Seule une vague allusion formulée d’une plume littéraire, évoque de manière évasive l’Outre-mer, comme pour apaiser une certaine conscience je cite : « une identité qui s’étoile vers ses départements et territoires d’Outre-mer dont l’essor culturel, économique et social doit se conjuguer avec celui de la métropole. »

En réalité François FILLON nous propose de nous fondre dans la masse « nationale » sans  mesures spécifiques tenant compte de nos réalités locales et de nos particularismes.  L’Outre-mer : douze collectivités, 2.5 millions d’hommes et de femmes, se résume en une phase, soit deux lignes sur un discours de 10 PAGES !

Aucune solution n’est proposée, aucune mesure adéquate pour les problèmes liés à la Guadeloupe en particulier et à l’Outre-mer en général.

Cette déclaration de politique générale laisse une fois de plus transparaître le désintérêt que suscitent les populations d’Outre-mer pour ce gouvernement.

C’est pour ces raisons que j’ai voté contre cette déclaration.

J’ai voté contre l’oubli

J’ai voté contre l’inégalité de traitement

J’ai voté contre l’absurdité de réformes qui mal appréhendées, contribueraient sans  aucun doute à creuser la fracture sociale.

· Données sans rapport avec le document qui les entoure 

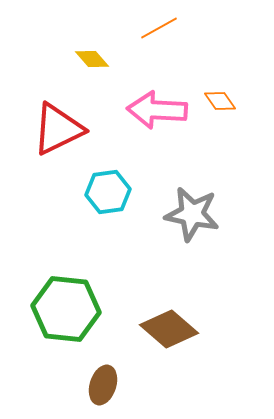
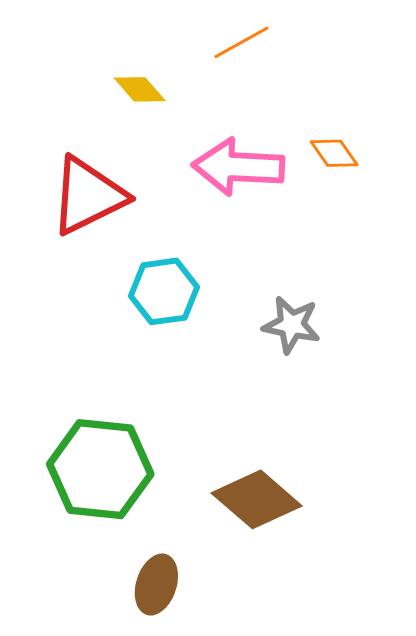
gray star: (192, 214) -> (292, 325), size x0.7

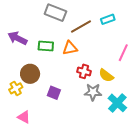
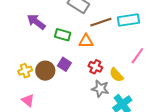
cyan rectangle: (108, 19) -> (128, 20), size x1.5
brown circle: (30, 74) -> (45, 71), moved
purple square: (54, 93) -> (64, 64), moved

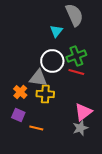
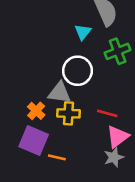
green cross: (76, 56) -> (118, 51), moved
red line: (76, 72) -> (107, 113), moved
purple square: (18, 115) -> (34, 141), size x1.6

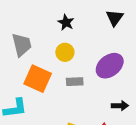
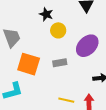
yellow circle: (65, 52) -> (58, 30), moved

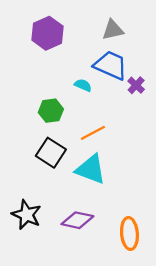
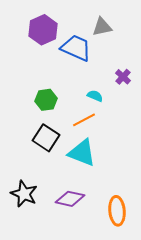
blue trapezoid: (111, 65) -> (76, 48), moved
cyan semicircle: (83, 85) -> (95, 96), moved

La déclaration du Premier ministre renforce ma détermination à œuvrer pour atteindre les objectifs pour lesquels je siège à l’Assemblée nationale, investie par les guadeloupéens.

Je serai encore plus vigilante, d’autant que le gouvernement semble confondre «  vitesse et précipitation » pour faire passer dans le trouble le plus absolue, une série de lois visant à réformer les institutions. Ces réformes menées au pas de charge, démontrent bien, l’intention de nous laisser en marge de nos destins.

Je serai donc, comme je vous l’ai promis, dans une opposition constructive et intelligente mue d’une volonté majeure de faire avancer la Guadeloupe et l’Outre-mer.